» Task to complete
Using the records that appear below, write out exactly the lines from the one with "pixels, height=1034 pixels." through the one with "This screenshot has height=1115, width=1568.", keeping both end lines.

------------------------------------

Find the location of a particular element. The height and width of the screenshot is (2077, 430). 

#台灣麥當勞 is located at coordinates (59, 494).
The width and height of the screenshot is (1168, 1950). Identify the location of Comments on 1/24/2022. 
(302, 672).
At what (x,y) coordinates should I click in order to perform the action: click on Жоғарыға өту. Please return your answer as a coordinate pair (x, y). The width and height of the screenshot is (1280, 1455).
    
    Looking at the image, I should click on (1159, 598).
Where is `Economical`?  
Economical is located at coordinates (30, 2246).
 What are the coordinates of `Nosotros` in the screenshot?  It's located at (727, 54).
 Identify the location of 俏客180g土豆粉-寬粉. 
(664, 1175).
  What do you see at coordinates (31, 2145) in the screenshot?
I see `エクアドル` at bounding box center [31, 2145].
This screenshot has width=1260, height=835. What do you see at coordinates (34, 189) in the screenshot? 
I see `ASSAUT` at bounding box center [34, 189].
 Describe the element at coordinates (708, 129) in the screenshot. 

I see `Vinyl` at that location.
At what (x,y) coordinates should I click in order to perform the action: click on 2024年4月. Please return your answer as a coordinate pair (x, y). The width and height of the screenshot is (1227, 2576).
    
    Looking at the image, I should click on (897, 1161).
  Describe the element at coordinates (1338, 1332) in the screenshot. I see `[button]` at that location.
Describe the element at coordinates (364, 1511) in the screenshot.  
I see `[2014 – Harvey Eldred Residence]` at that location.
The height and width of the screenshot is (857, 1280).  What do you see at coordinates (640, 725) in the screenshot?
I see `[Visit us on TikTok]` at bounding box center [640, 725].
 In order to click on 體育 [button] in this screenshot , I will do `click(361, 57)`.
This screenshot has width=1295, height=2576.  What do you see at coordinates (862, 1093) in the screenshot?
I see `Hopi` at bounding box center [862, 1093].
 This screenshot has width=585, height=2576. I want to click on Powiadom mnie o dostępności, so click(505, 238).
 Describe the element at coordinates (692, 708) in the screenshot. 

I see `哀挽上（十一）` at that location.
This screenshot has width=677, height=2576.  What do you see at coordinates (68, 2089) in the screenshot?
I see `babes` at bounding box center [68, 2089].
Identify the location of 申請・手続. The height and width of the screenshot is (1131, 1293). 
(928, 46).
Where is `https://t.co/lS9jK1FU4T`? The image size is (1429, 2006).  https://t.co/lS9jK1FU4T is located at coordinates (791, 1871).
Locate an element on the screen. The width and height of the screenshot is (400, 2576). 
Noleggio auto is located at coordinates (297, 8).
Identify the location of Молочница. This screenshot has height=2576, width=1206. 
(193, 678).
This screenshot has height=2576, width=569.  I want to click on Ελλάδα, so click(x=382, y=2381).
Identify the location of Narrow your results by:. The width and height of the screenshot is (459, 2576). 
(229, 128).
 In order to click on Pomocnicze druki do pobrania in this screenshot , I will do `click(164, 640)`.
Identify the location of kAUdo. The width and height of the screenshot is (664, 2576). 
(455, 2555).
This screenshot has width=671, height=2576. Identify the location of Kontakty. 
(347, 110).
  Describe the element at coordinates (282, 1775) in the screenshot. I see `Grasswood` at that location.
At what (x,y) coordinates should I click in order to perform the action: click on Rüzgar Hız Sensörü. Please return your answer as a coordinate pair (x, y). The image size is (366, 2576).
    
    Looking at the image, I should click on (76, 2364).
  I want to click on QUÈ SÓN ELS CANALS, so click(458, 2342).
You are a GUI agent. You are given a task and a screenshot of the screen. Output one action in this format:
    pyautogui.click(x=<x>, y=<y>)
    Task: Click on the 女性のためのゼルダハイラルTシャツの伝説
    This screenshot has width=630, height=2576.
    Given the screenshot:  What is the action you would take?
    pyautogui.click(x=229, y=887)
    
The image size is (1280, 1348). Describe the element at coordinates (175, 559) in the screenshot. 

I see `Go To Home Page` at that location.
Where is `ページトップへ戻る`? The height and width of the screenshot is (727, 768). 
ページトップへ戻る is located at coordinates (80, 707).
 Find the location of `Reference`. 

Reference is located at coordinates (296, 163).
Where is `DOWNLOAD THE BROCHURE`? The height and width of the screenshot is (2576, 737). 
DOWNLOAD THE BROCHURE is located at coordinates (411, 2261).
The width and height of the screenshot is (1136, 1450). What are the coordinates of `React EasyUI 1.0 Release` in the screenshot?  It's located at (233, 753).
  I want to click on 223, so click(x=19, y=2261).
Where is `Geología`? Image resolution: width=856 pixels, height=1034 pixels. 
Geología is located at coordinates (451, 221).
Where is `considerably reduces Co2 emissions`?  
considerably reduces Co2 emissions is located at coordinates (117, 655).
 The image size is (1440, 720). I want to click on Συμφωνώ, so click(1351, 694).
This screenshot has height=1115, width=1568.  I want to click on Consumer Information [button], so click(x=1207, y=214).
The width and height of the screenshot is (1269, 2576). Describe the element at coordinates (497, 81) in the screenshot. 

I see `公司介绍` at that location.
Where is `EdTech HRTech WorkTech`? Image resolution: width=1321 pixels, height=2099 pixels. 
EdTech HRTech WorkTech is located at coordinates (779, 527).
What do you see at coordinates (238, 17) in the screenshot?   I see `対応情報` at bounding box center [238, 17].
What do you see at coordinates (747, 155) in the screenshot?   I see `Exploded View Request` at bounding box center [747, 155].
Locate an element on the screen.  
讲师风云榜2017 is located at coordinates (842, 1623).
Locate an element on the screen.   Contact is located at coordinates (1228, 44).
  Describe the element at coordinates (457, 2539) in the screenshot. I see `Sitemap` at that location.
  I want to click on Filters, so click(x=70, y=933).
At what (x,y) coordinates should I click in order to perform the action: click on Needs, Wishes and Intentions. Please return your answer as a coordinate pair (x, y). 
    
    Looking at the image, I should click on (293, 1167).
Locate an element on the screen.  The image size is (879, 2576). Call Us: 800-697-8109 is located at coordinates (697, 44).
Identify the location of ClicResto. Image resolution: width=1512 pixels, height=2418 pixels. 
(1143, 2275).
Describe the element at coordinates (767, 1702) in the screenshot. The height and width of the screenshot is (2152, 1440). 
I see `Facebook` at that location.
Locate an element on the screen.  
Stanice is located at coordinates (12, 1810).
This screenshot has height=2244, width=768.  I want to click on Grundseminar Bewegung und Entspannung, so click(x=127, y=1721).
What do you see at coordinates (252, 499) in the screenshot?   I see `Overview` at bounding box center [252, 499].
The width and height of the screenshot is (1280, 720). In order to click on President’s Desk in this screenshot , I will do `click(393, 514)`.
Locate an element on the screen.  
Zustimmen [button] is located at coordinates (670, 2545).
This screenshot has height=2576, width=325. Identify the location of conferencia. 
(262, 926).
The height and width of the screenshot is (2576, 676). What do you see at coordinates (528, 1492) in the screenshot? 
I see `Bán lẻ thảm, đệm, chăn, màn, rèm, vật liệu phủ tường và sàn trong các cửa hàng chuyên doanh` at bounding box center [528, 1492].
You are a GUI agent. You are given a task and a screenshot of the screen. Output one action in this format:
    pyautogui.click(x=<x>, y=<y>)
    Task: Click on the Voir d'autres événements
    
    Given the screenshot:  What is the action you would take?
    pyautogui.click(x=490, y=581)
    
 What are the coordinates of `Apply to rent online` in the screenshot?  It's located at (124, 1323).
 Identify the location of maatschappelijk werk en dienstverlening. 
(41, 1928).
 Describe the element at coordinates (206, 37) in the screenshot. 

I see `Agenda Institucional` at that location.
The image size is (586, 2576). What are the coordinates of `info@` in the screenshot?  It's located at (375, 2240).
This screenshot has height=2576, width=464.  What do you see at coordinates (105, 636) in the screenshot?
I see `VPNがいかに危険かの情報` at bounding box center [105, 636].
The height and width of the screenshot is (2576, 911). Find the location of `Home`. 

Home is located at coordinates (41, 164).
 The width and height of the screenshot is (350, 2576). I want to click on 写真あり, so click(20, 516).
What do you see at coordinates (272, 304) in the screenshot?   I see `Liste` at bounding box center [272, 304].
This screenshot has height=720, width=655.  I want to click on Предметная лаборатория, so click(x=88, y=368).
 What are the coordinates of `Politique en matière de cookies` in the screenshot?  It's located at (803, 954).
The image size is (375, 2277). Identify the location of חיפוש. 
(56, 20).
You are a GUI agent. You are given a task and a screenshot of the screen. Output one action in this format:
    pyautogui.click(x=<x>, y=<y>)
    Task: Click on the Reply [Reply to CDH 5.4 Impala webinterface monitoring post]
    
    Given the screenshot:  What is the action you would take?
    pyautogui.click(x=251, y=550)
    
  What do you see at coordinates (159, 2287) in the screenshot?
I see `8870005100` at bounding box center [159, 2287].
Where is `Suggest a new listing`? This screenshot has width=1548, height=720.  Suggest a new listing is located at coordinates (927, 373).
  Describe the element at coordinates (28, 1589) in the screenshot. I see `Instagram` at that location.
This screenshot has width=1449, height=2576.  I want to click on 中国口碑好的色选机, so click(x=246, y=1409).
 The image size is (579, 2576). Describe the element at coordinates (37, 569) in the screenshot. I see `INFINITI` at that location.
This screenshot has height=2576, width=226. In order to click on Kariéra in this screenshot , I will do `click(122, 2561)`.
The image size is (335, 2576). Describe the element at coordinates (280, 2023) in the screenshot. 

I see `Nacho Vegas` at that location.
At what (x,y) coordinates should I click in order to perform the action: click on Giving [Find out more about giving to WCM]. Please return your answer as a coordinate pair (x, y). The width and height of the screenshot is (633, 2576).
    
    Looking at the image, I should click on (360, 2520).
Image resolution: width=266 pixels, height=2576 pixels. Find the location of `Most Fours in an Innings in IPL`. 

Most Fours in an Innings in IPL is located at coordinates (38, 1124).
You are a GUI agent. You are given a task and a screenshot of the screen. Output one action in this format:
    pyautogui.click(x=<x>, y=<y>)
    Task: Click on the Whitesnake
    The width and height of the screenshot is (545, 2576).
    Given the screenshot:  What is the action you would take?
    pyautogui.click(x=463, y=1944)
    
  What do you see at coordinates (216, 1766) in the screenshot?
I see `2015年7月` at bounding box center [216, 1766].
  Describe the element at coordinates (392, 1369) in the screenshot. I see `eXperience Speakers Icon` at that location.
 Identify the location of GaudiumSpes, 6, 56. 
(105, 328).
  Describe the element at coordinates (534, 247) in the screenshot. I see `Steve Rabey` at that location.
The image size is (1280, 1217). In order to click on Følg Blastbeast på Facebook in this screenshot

------------------------------------

» Reply
Where is `Geología`? Image resolution: width=856 pixels, height=1034 pixels. 
Geología is located at coordinates (451, 221).
Where is `considerably reduces Co2 emissions`?  
considerably reduces Co2 emissions is located at coordinates (117, 655).
 The image size is (1440, 720). I want to click on Συμφωνώ, so click(1351, 694).
This screenshot has height=1115, width=1568.  I want to click on Consumer Information [button], so click(x=1207, y=214).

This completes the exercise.